Defence Minister Richard Marles downplays any broader binding role for AUKUS.
“AUKUS is not a security alliance. That’s not what it is,” he says. “Sharing capability and building technology – it doesn’t seek to be any more than that.”
Asked if it will mean an expansion of the US bases at Pine Gap or North West Cape, he would not comment.
“AUKUS is an agreement which stands on its own terms and will be pursued on its own terms,” he says. “And everything this government does, it will do from the perspective of Australia’s national interest and its national sovereignty.”
At the top of the decision pile for the “first initiative” is which submarine to buy. Neither the British nor the American version is exactly the right fit in size, crewing requirements or capability.
Whichever way they turn, the cost is horrendous at a time when the nation is a trillion dollars in debt.
From Australia’s point of view, a key benefit of the two options is that neither boat needs to be refuelled. Each comes with a ready-made, sealed nuclear reactor designed to last for the life of the vessel. This means that while Australia will need to upgrade its arrangements for managing a nuclear emergency – no small thing, given these are designed to be engaged in warfare and will be targets for attack – Australia does not need to develop its own nuclear enrichment processes or otherwise handle the nuclear material directly at all.
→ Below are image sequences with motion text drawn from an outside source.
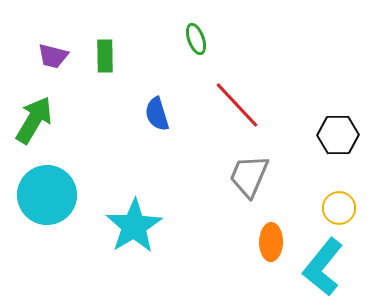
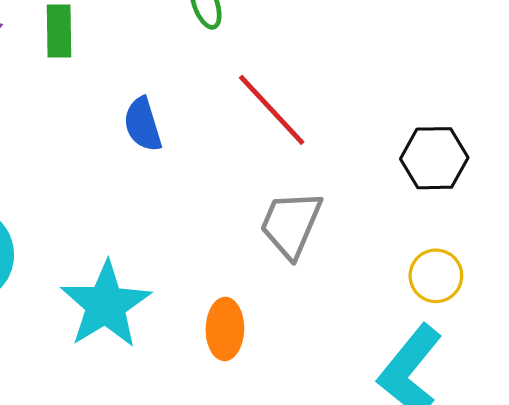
orange ellipse: (271, 242) -> (225, 329), moved

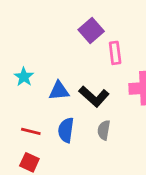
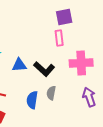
purple square: (91, 31) -> (64, 17), moved, turned 30
blue semicircle: (66, 130) -> (32, 100), moved

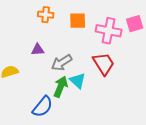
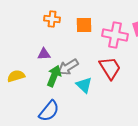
green arrow: (61, 87) -> (54, 76), moved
Had the previous government stuck with the French-designed Attack-class and reverted to its original nuclear-powered design, the boats would have had to be refuelled in Australia. That would open a whole other world of political, diplomatic and industrial problems.
Diplomatic challenges already exist without that.
All of Albanese’s early trips abroad featured mentions of AUKUS to a large or small degree. The entire trip to Paris was about repairing relations with France in the wake of the disastrous contract cancellation.
In Jakarta, there were assurances about respect, in the wake of Indonesian anger that it was not given an AUKUS heads-up. When AUKUS was announced last year, Indonesia said it intended at the next NPT review conference to seek to address what it calls the treaty’s “loophole” that would allow Australia to acquire nuclear-powered submarines. Dealing with nuclear weapons, proliferation and “peaceful use”, the NPT does not specifically go to the issue of nuclear-powered vessels. Rescheduled from January, the conference is in the US next month.
The new government has also had to reassure the nations of the Pacific.
At the recent Pacific Islands Forum, secretary-general Henry Puna, from Cook Islands, presented a report on the South Pacific nuclear treaty, known as the Treaty of Rarotonga, and “other nuclear issues”. The Saturday Paper asked the forum secretariat this week for a copy of the report but did not receive a response before time of press.
Ahead of the forum – and after a visit from Foreign Affairs Minister Penny Wong – Samoan Prime Minister Fiamē Naomi Mata’afa voiced the concerns of some Pacific countries that they were not consulted on AUKUS.
Dr Tess Newton Cain, project leader of the Pacific hub at Griffith University, says there is some unhappiness about a US pattern of using Australia as a diplomatic and defence conduit instead of approaching Pacific nations directly.
“Some of this reflects a belief in the US administration and the US policy community that a good way of understanding the Pacific is to listen to Australia and New Zealand,” Cain says. “From the Pacific side of things, that’s not necessarily how people would see it.”
Overlaying that, Pacific nations have a heightened sensitivity to nuclear matters. Having been the unhappy historical hosts of nuclear testing, they’ve had their own experience with the mushroom cloud.